Research output: Article

22 Citations (Scopus)

Abstract

Electroencephalographic measures combined with cognitive tasks are widely used for the assessment of cognitive and pathophysiological changes in Alzheimer's disease (AD). Instead of the analysis of EEG data obtained during the performance of the task, in this study data recorded in the immediate after-task period were analyzed. It was expected that this period would correspond to the electrophysiological consequences of the cognitive effort. Data of 14 patients with AD (MMS score: 16-24) were compared to that of 10 healthy control subjects. Reverse counting of a fix duration was used as a cognitive task. Changes of relative frequency spectra, and those of inter-and intrahemispheric coherence were analyzed.
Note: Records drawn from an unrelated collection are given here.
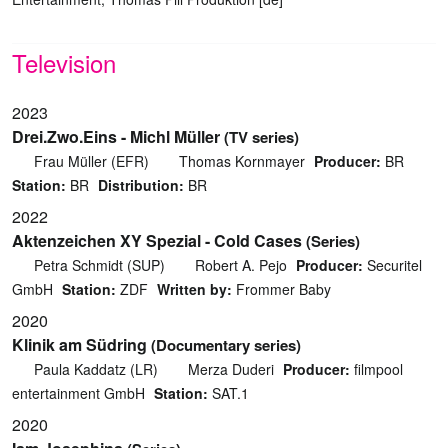
Television
2023
Drei.Zwo.Eins - Michl Müller
(TV series)
Frau Müller (EFR)
Thomas Kornmayer
Producer:
BR
Station:
BR
Distribution:
BR
2022
Aktenzeichen XY Spezial - Cold Cases
(Series)
Petra Schmidt (SUP)
Robert A. Pejo
Producer:
Securitel
GmbH
Station:
ZDF
Written by:
Frommer Baby
2020
Klinik am Südring
(Documentary series)
Paula Kaddatz (LR)
Merza Duderi
Producer:
filmpool
entertainment GmbH
Station:
SAT.1
2020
Relative theta power was significantly higher in AD patients compared to the controls both before and after the task. The performance of the task resulted in an increase of the relative alpha2 band in the AD group, whereas it slightly decreased in the control group. The most prominent coherence differences between AD and controls were found in the alpha1 band, especially for long-range coherence values. Coherence in this frequency band increased in the control group following the task, not seen in the AD group. We conclude that EEG parameters calculated from epochs following the completion of a cognitive task clearly differentiates patients with AD from normal controls. The electrophysiological changes found in AD may correspond to the decrease of functional connectivity of cortical areas and to the malfunctioning of the networks engaged in the cognitive task investigated.

Original languageEnglish
Pages (from-to)252-260
Number of pages9
JournalInternational Journal of Psychophysiology
Volume65
Issue number3
DOIs
Publication statusPublished - szept. 1 2007

ASJC Scopus subject areas

  • Neuroscience(all)
  • Neuropsychology and Physiological Psychology
  • Physiology (medical)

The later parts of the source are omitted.